ASSESSING INTERACTIONS BETWEEN MERCURY AND MICROBIAL POPULATIONS IN THE SNOWPACK: A METAGENOMIC APPROACH

2009 
Mercury (Hg), a persistent and toxic element, is found both naturally and as an anthropogenically-produced compound in the environment. Industrial use of Hg, and its subsequent release to the environment, has contributed to increasing Hg levels in soil, sediments and aquatic ecosystems worldwide. The Arctic is at risk for Hg toxicity. This is particularly the case for coastal sites, which appear to be involved in Hg cycling. The role of micro-organisms in the biogeochemical Hg cycle has recently become the focus of a large number of studies.

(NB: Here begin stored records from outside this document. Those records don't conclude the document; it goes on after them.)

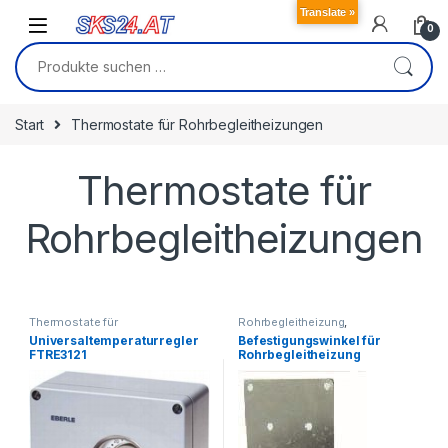
Skip to navigation
Skip to content
Translate »
0
Suchen nach:
Start
Thermostate für Rohrbegleitheizungen
Thermostate für
Rohrbegleitheizungen
Thermostate für
Rohrbegleitheizung
,
Rohrbegleitheizungen
Thermostate für
Universaltemperaturregler
Befestigungswinkel für
Rohrbegleitheizungen
FTRE3121
Rohrbegleitheizung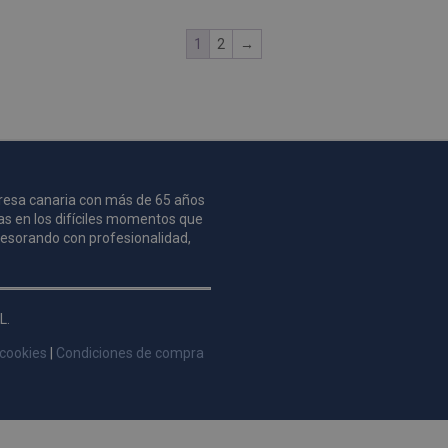
1
2
→
mpresa canaria con más de 65 años
as en los difíciles momentos que
asesorando con profesionalidad,
L.
 cookies
|
Condiciones de compra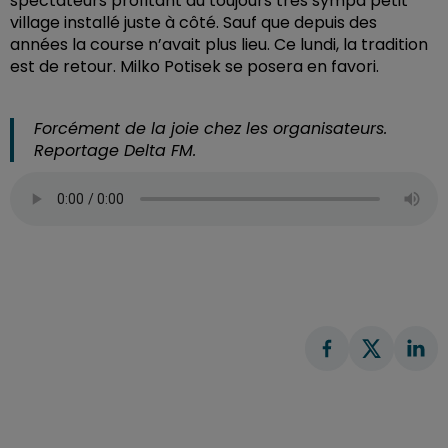
spectateurs profitant du toujours très sympa petit
village installé juste à côté. Sauf que depuis des
années la course n’avait plus lieu. Ce lundi, la tradition
est de retour. Milko Potisek se posera en favori.
Forcément de la joie chez les organisateurs.
Reportage Delta FM.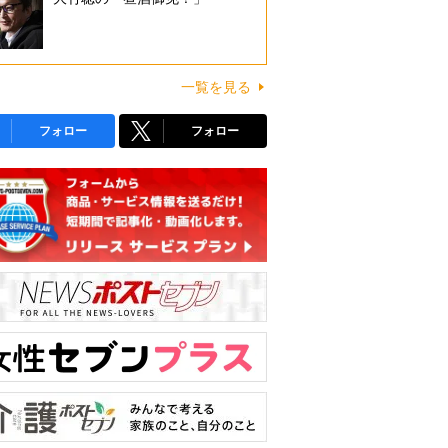
一覧を見る
フォロー
フォロー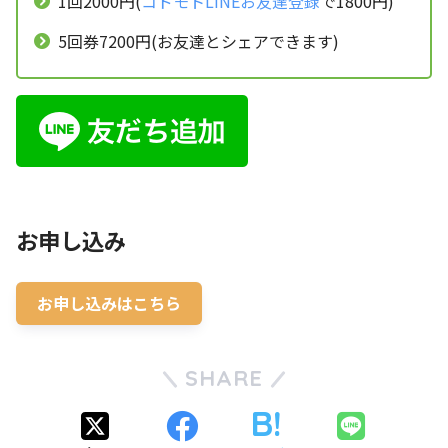
1回2000円(
コドモトLINEお友達登録
で1800円)
5回券7200円(お友達とシェアできます)
お申し込み
お申し込みはこちら
SHARE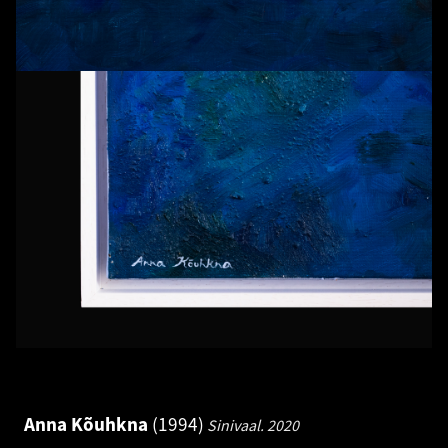
Anna Kõuhkna
1994
Sinivaal.
2020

The inorganic form of Hg, HgII, can be reduced to the relatively inert gaseous elemental mercury (GEM) form by bacteria possessing the mer operon. Bacteria, such as sulphate or iron reducers, are also reported to mediate the transformation of HgII to the more toxic and bioaccumulative organic form, methyl mercury (MeHg). However, the extent to which bacterial populations interact with mercury remains to be elucidated, especially in polar ecosystems. In order to understand how microbial populations respond to mercury, we used a metagenomic approach to describe both community structure and gene function variations in the Arctic snow pack over a two-month period during the spring of 2008 in Ny-Alesund, Svalbard, Norway. Using taxonomic DNA microarrays, a high throughput molecular biology technique, we monitored the evolution of bacterial communities within the snowpack. Community structure was then correlated to environmental factors and mercury concentrations. Gene function was analyzed by pyrosequencing as well as Q-PCR. The potential interdependence of the microbial community controlled mercury transformations and the community structure could provide insights into mercury cycling in the Arctic. In addition, the role of mercury resistant bacteria in the survival of the entire microbial community can be induced by the correlation between community members and mercury functional genes.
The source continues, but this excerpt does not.